MATERIAL TO PROCESS =
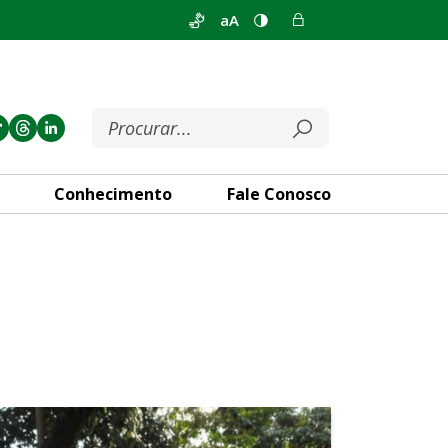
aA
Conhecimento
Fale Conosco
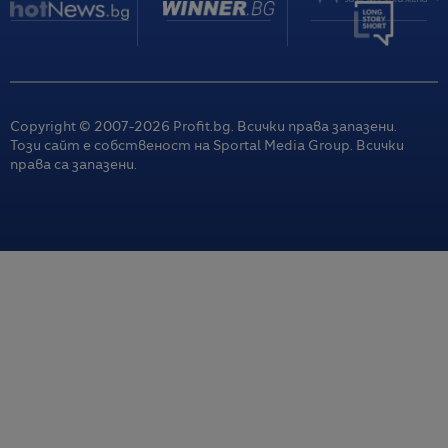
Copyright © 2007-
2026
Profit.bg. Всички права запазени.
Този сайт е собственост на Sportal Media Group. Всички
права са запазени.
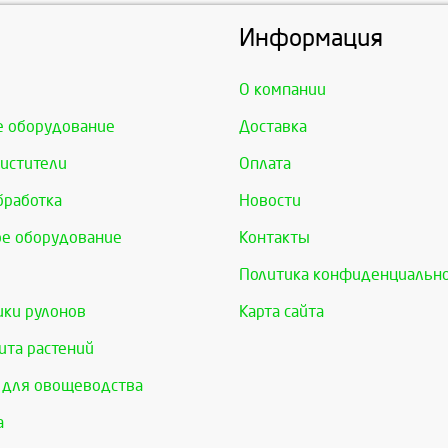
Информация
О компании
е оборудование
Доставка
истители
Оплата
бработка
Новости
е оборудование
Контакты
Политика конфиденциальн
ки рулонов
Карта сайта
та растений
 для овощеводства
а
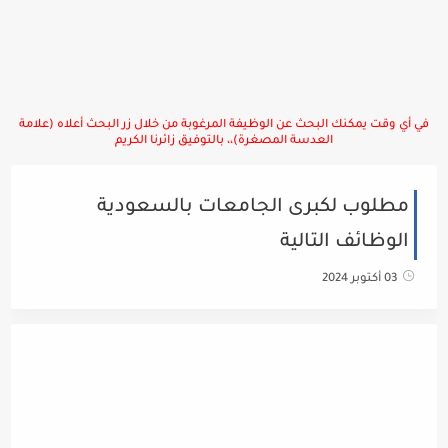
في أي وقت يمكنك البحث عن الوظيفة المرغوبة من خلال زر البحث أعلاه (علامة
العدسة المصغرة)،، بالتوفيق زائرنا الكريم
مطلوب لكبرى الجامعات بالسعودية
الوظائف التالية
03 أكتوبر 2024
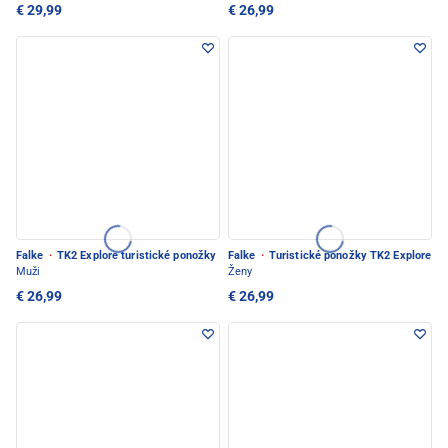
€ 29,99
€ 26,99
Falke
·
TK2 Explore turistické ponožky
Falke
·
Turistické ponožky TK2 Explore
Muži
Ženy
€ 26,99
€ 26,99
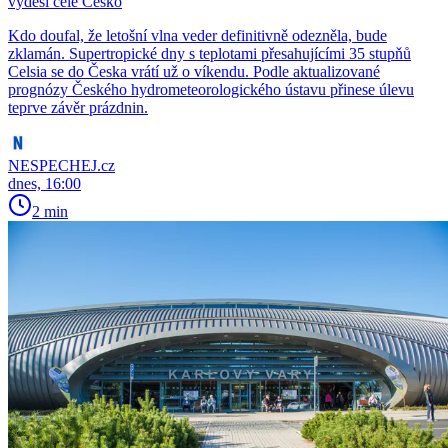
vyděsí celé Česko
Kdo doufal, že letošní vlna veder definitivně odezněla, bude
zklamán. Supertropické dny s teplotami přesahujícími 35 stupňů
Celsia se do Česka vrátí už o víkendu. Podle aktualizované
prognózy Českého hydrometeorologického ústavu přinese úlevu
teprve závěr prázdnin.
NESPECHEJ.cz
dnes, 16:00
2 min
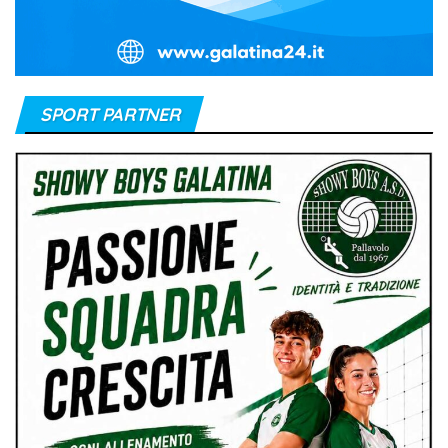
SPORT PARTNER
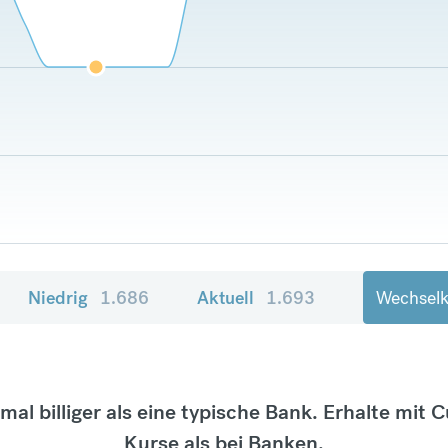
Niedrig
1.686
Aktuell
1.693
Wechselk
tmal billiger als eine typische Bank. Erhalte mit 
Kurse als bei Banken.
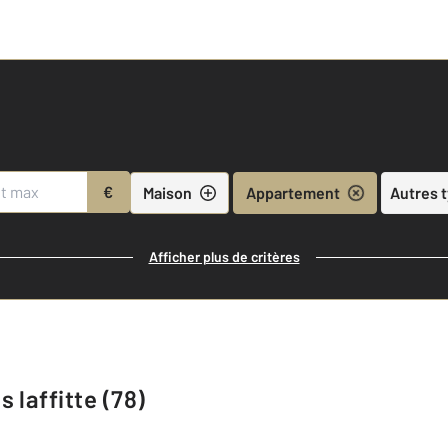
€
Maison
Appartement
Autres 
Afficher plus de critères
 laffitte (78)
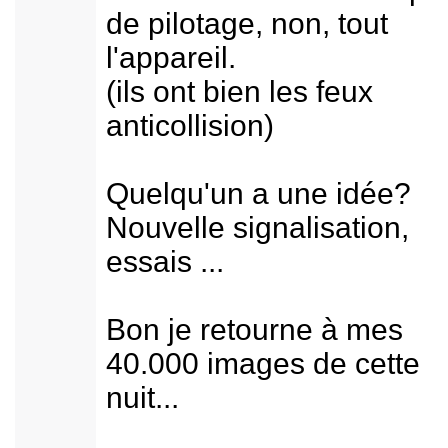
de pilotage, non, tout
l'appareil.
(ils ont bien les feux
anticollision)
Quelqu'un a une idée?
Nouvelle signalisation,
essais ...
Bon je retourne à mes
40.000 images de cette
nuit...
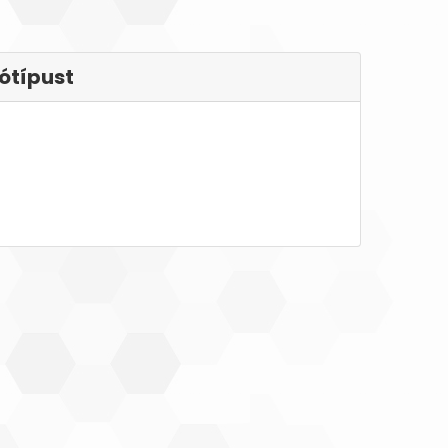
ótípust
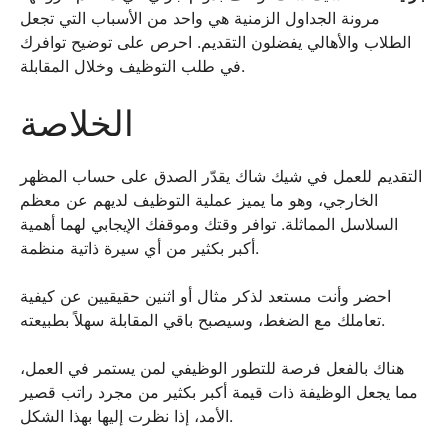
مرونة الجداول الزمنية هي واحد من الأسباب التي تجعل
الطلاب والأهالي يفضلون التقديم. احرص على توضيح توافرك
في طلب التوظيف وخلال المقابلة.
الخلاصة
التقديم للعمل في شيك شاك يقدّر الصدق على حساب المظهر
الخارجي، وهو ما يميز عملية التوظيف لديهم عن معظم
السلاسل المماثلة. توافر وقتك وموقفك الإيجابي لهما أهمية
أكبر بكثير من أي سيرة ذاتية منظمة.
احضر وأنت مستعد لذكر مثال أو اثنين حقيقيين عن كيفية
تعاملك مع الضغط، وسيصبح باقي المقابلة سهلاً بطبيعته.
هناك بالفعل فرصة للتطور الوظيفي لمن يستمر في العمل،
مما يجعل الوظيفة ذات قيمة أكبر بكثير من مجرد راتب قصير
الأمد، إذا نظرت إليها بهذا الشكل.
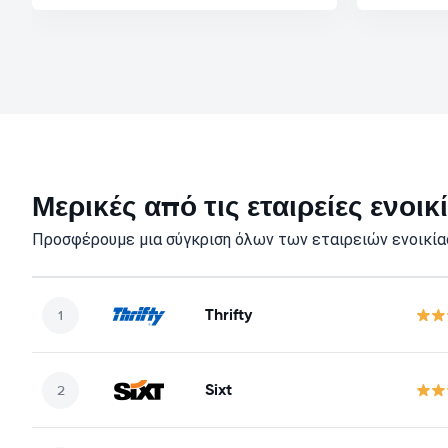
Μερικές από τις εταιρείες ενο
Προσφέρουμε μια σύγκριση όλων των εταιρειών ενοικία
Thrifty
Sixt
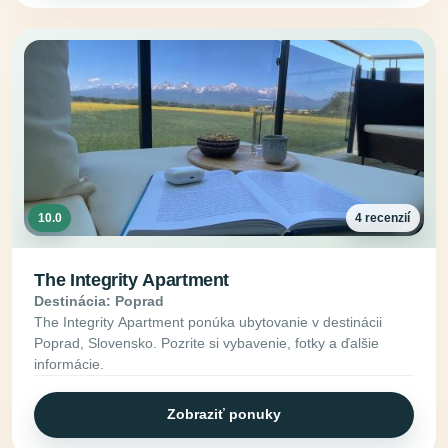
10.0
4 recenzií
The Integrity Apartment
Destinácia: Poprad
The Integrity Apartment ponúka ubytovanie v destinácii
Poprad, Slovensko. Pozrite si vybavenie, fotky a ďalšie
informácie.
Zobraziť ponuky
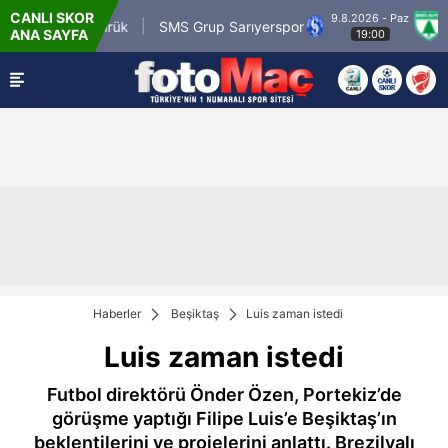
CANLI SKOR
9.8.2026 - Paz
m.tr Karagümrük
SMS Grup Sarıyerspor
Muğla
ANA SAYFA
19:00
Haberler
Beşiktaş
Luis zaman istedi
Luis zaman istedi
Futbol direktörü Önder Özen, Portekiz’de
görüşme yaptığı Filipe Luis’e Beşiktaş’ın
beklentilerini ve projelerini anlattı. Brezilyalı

BRIEF = Your task is to gather all lines from the entries above that hold the word "بكثير".

REPLY =
أكبر بكثير من أي سيرة ذاتية منظمة.
مما يجعل الوظيفة ذات قيمة أكبر بكثير من مجرد راتب قصير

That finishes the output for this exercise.